The Oppenheimer actor ate ‘one almond every day.’
Cillian Murphy is getting excellent accolades for his major part in Christopher Nolan’s latest film, Oppenheimer, but he had to make some sacrifices to get there.
The 47-year-old made a drastic metamorphosis and lost so much weight for the role that his co-star, Emily Blunt, described him as “emaciated” after going to great measures to play J. Robert Oppenheimer, the “father of the atomic bomb.”
“He had such a massive undertaking. And he could only eat an almond every day,” Emily, who plays Cillian’s on-screen wife, biologist Kitty Oppenheimer, told Extra in a recent interview.
During a separate interview with Matt Damon, who plays Leslie Groves, the Manhattan Project’s director, the duo revealed that Cillian would avoid joining the cast for meals due to his rigorous diet.

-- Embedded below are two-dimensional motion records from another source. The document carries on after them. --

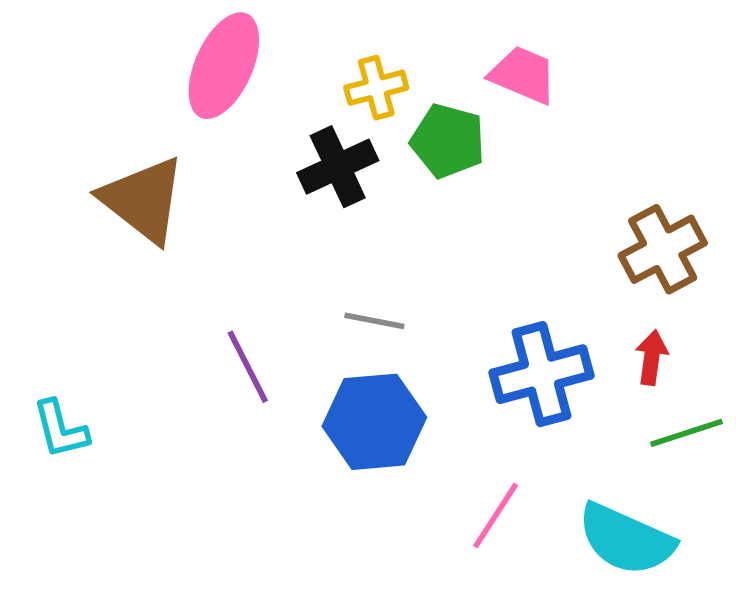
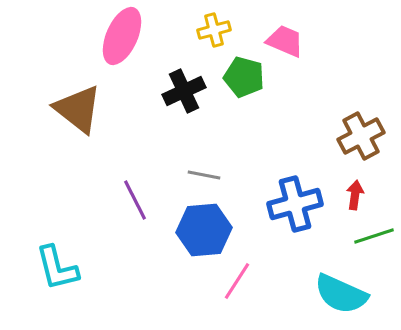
yellow cross: (376, 88) -> (214, 30), moved
cyan L-shape: (60, 429) -> (57, 268), moved, size x1.4
pink line: (496, 515) -> (237, 281), moved

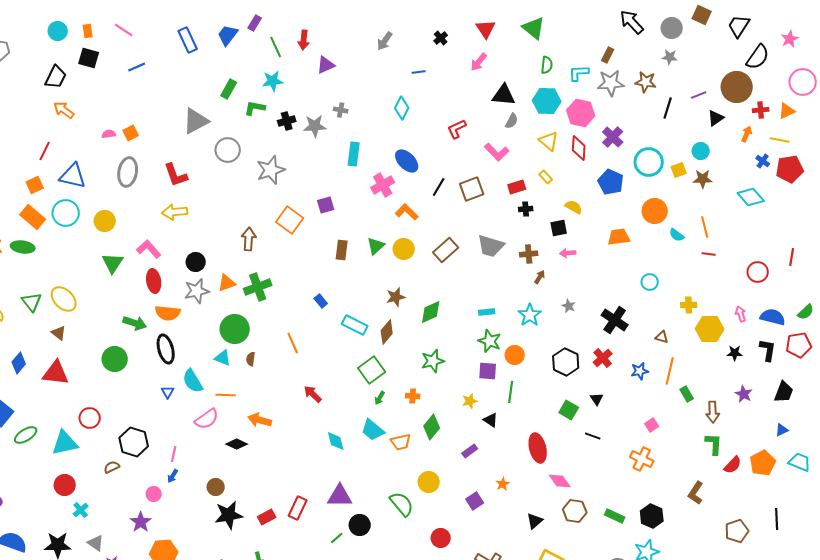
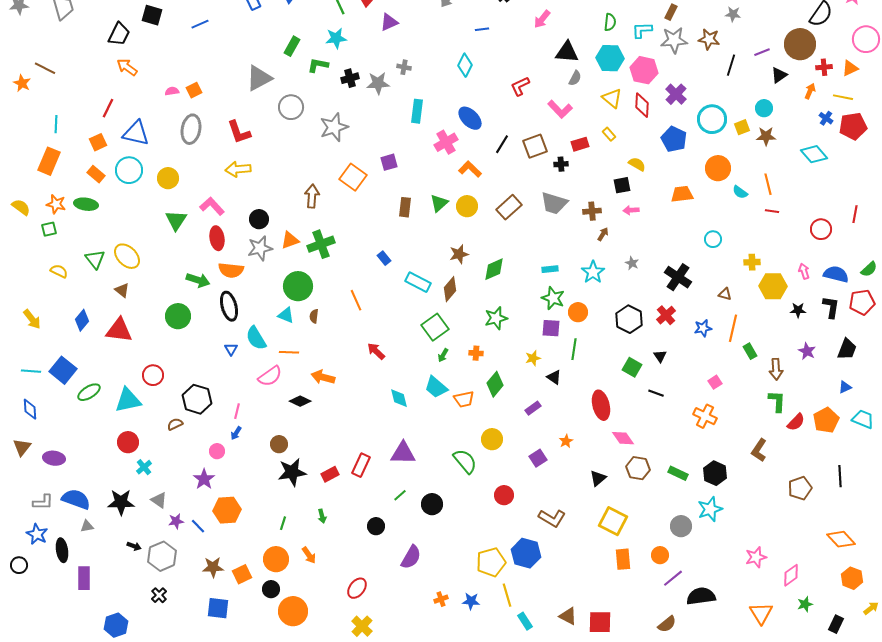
black cross: (526, 209) -> (561, 164), moved
orange rectangle: (33, 217) -> (96, 174), size x0.7
black circle: (360, 525) -> (432, 504), moved

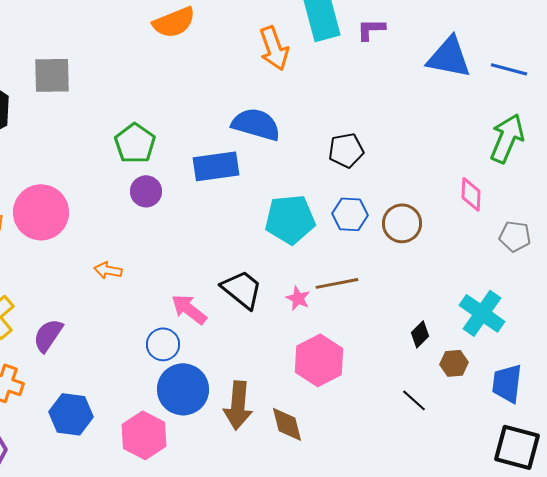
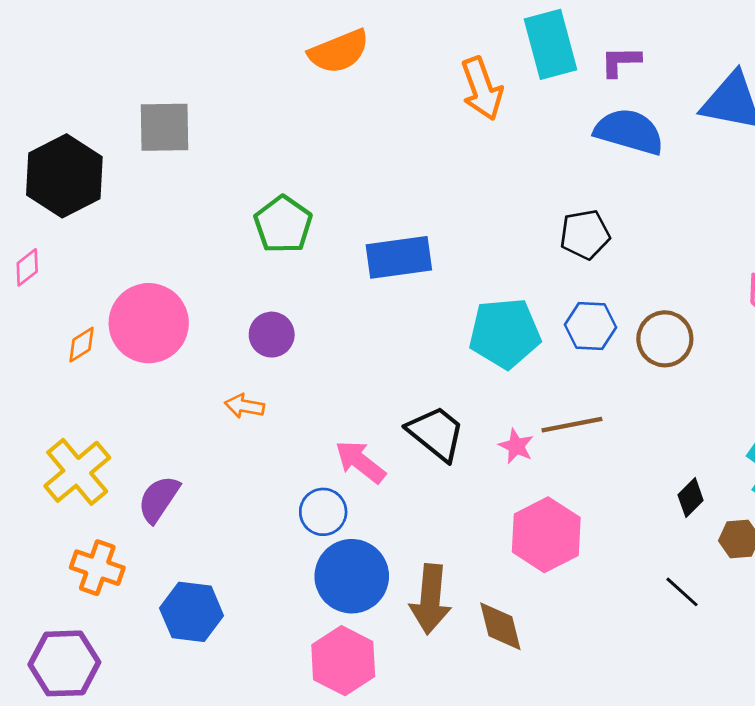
blue semicircle: (256, 124) -> (629, 132), moved
purple circle: (146, 191) -> (272, 335), moved
pink hexagon: (144, 435) -> (343, 661), moved

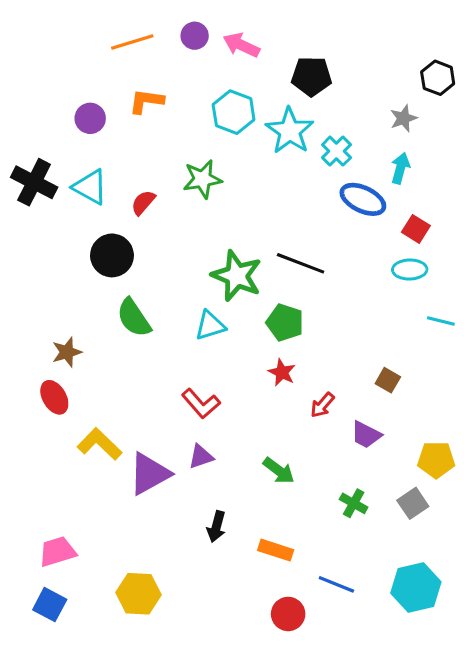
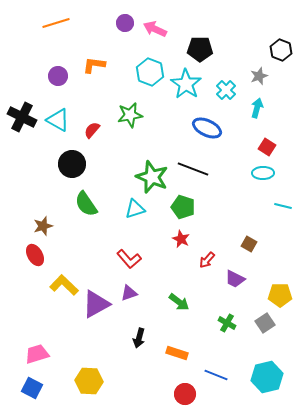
orange line: (132, 42) -> (56, 23), moved
cyan cross: (336, 151) -> (226, 90), moved
blue ellipse: (363, 199) -> (207, 128), moved

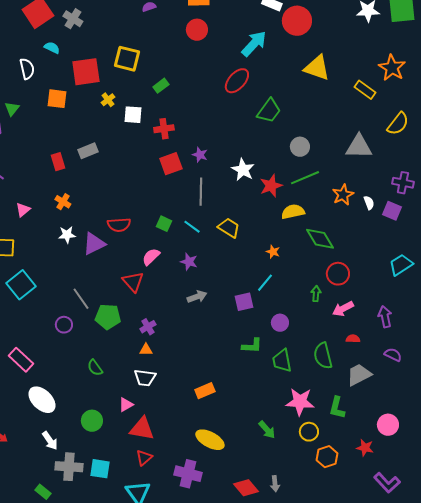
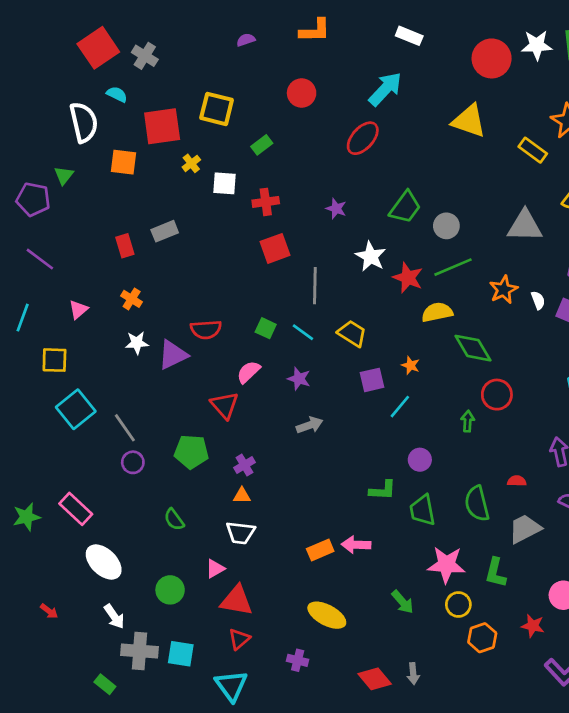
red circle: (297, 21) -> (492, 58), moved
red circle: (197, 30) -> (302, 93), moved
white semicircle: (27, 69) -> (84, 122), size x1.4
green trapezoid: (269, 111) -> (405, 207), moved
purple star: (200, 155) -> (336, 209), moved
red star: (271, 186) -> (408, 278), turned -30
gray line: (81, 299) -> (125, 428), moved
purple square: (244, 302) -> (372, 380), moved
pink arrow: (343, 309) -> (356, 545), moved, turned 30
purple cross: (188, 474) -> (298, 660), size x0.6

“Every night, we invited Cillian to dinner, but he never showed up.” “He was losing so much weight for the role that he just didn’t eat dinner, ever,” Matt told Entertainment Tonight, with Emily adding that Cillian survived on “one almond most nights or a little slice of apple.”
Cillian has also spoken openly about the “overwhelming” lengths he went to represent Oppenheimer, whom he described as living on smokes and alcohol. “I love acting with my body, and Oppenheimer had a very distinct physicality and silhouette, which I wanted to get right,” he explained to the New York Times in May.
“I had to lose quite a bit of weight, and we worked with the costume and tailoring; he was very slim, almost emaciated, and existed on martinis and cigarettes,” he explained.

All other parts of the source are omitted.